Representing Charles I’s Death in some Mazarinades : The Limits of the Aristotelian Tragic Model
Gilles Bertheau, « Representing Charles I’s Death in some Mazarinades : The Limits of the Aristotelian Tragic Model », Études Épistémè, 20, 2011
While in England King Charles I engaged in the Second Civil War (1648), in France, young King Louis XIV was about to face a period of violent political upheaval called the Fronde. Forced to resort to heavy taxation because of the ongoing war with Spain – in spite of the Treaty of Westphalia that terminated the Thirty Years War in 1648 –, Queen Anne and Cardinal Mazarin were openly defied by Parliament and some of the greatest aristocrats, who regarded this fiscal policy as an intolerable means of asserting the absolute power of the sovereign.

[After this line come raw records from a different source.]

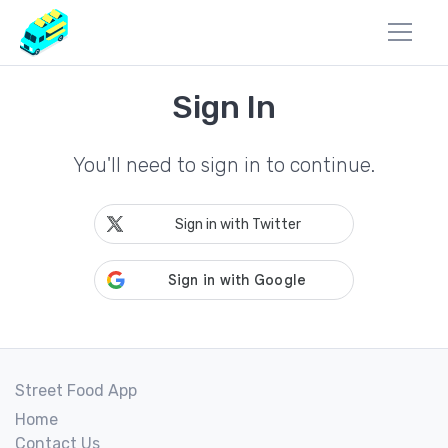
Sign In
You'll need to sign in to continue.
Sign in with Twitter
Street Food App
Home
Contact Us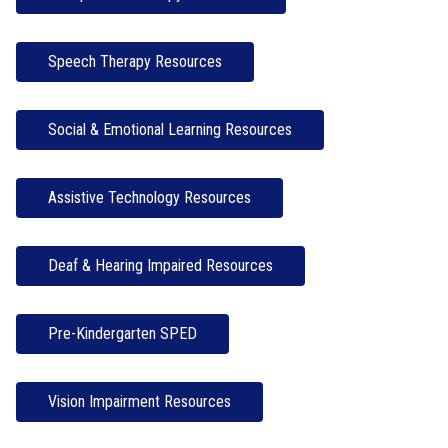
Speech Therapy Resources
Social & Emotional Learning Resources
Assistive Technology Resources
Deaf & Hearing Impaired Resources
Pre-Kindergarten SPED
Vision Impairment Resources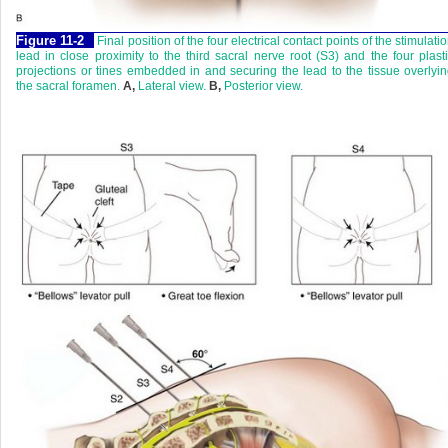
Figure 11-2
Final position of the four electrical contact points of the stimulati
lead in close proximity to the third sacral nerve root (S3) and the four plast
projections or tines embedded in and securing the lead to the tissue overlyi
the sacral foramen.
A,
Lateral view.
B,
Posterior view.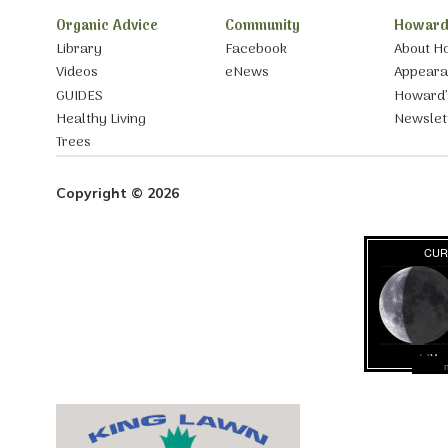
Organic Advice
Community
Howard
Library
Facebook
About H
Videos
eNews
Appear
GUIDES
Howard’
Healthy Living
Newslet
Trees
Copyright © 2026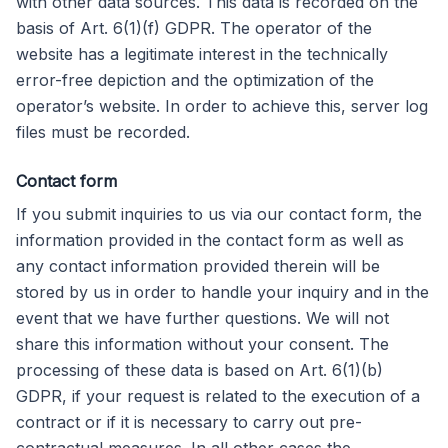
with other data sources. This data is recorded on the
basis of Art. 6(1)(f) GDPR. The operator of the
website has a legitimate interest in the technically
error-free depiction and the optimization of the
operator’s website. In order to achieve this, server log
files must be recorded.
Contact form
If you submit inquiries to us via our contact form, the
information provided in the contact form as well as
any contact information provided therein will be
stored by us in order to handle your inquiry and in the
event that we have further questions. We will not
share this information without your consent. The
processing of these data is based on Art. 6(1)(b)
GDPR, if your request is related to the execution of a
contract or if it is necessary to carry out pre-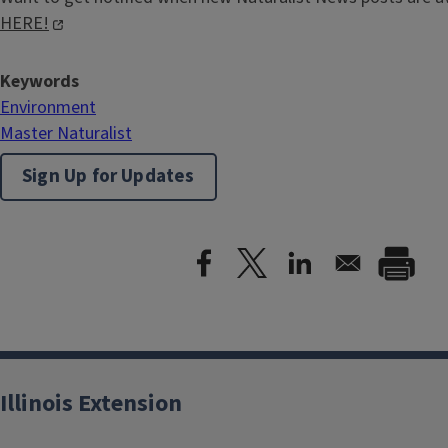
HERE!
Keywords
Environment
Master Naturalist
Sign Up for Updates
Illinois Extension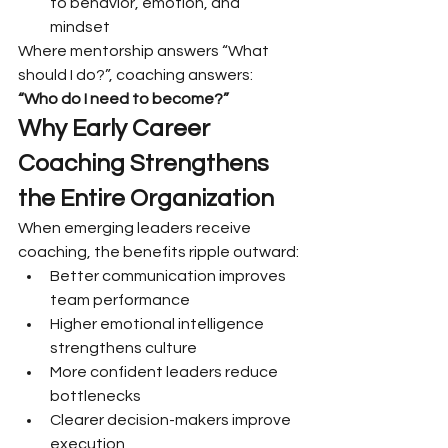
to behavior, emotion, and 
mindset
Where mentorship answers “What 
should I do?”, coaching answers:
“Who do I need to become?”
Why Early Career 
Coaching Strengthens 
the Entire Organization
When emerging leaders receive 
coaching, the benefits ripple outward:
Better communication improves 
team performance
Higher emotional intelligence 
strengthens culture
More confident leaders reduce 
bottlenecks
Clearer decision-makers improve 
execution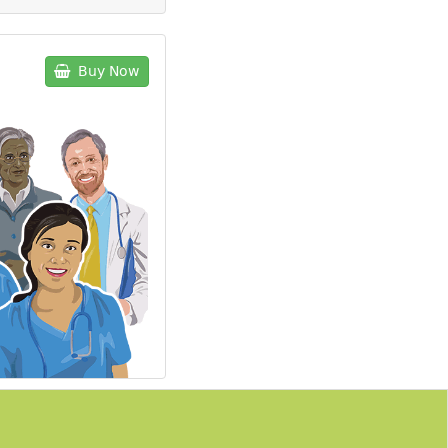
Buy Now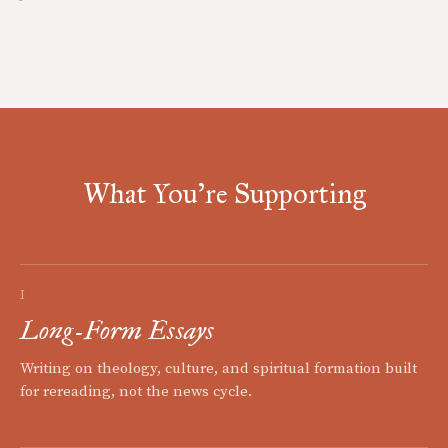
What You're Supporting
I
Long-Form Essays
Writing on theology, culture, and spiritual formation built
for rereading, not the news cycle.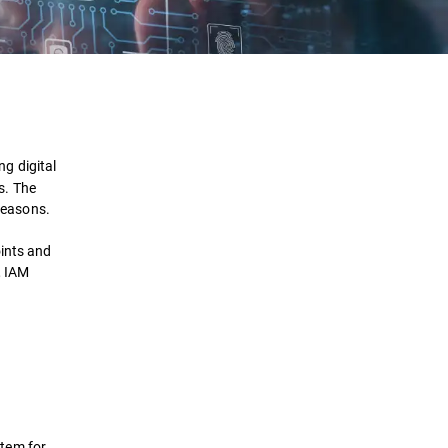
Definition
How It Works
g digital
s. The
Importance
 reasons.
Benefits
oints and
, IAM
Solutions
FAQ
stem for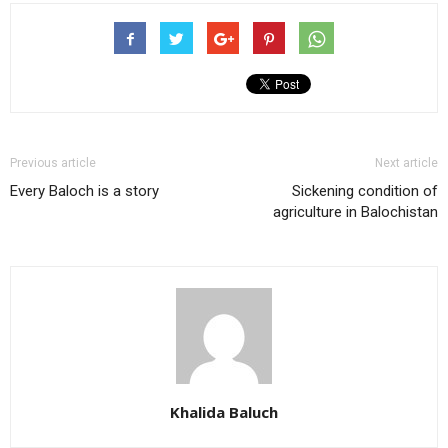
Previous article
Next article
Every Baloch is a story
Sickening condition of
agriculture in Balochistan
Khalida Baluch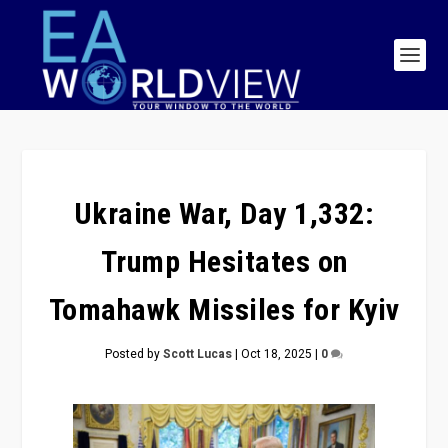
Ukraine War, Day 1,332:
Trump Hesitates on
Tomahawk Missiles for Kyiv
Posted by
Scott Lucas
|
Oct 18, 2025
|
0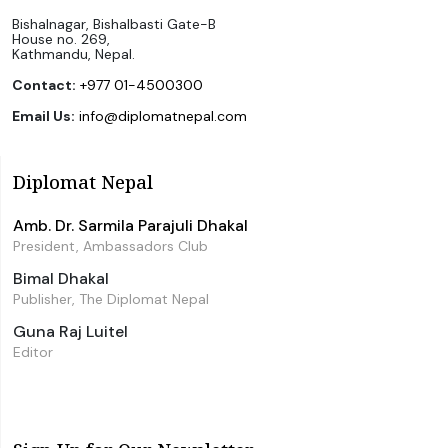
Bishalnagar, Bishalbasti Gate-B
House no. 269,
Kathmandu, Nepal.
Contact:
+977 01-4500300
Email Us:
info@diplomatnepal.com
Diplomat Nepal
Amb. Dr. Sarmila Parajuli Dhakal
President, Ambassadors Club
Bimal Dhakal
Publisher, The Diplomat Nepal
Guna Raj Luitel
Editor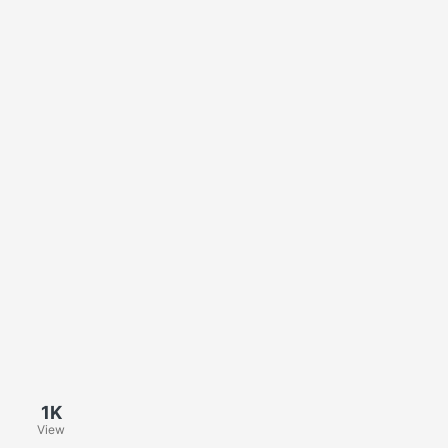
1K
View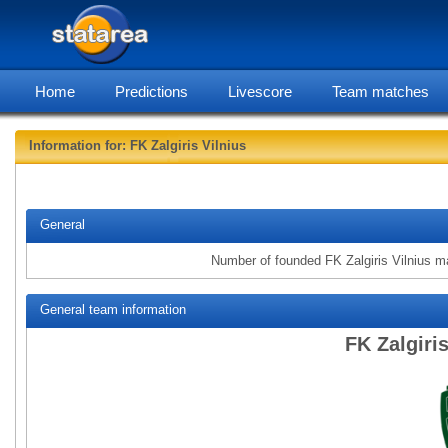
Home
Predictions
Livescore
Team matches
Information for: FK Zalgiris Vilnius
statarea, FK Z
General
Number of founded FK Zalgiris Vilnius m
General team information
FK Zalgiri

The hatred that Mazarin, an Italian, aroused among French lawyers and aristocrats, as well as his allegedly bad influence on the queen – they were rumoured to have an affair, which was false – caused an unprecedented outburst of libellous tracts that were soon to be called Mazarinades. Some of the anonymous authors of these texts were keenly aware not only of what was happening across the Channel, but also of the potential threat the dangerous events of the Civil War could represent for the kingdom of France, especially after the unthinkable death of Charles I, King Louis XIV’s own uncle.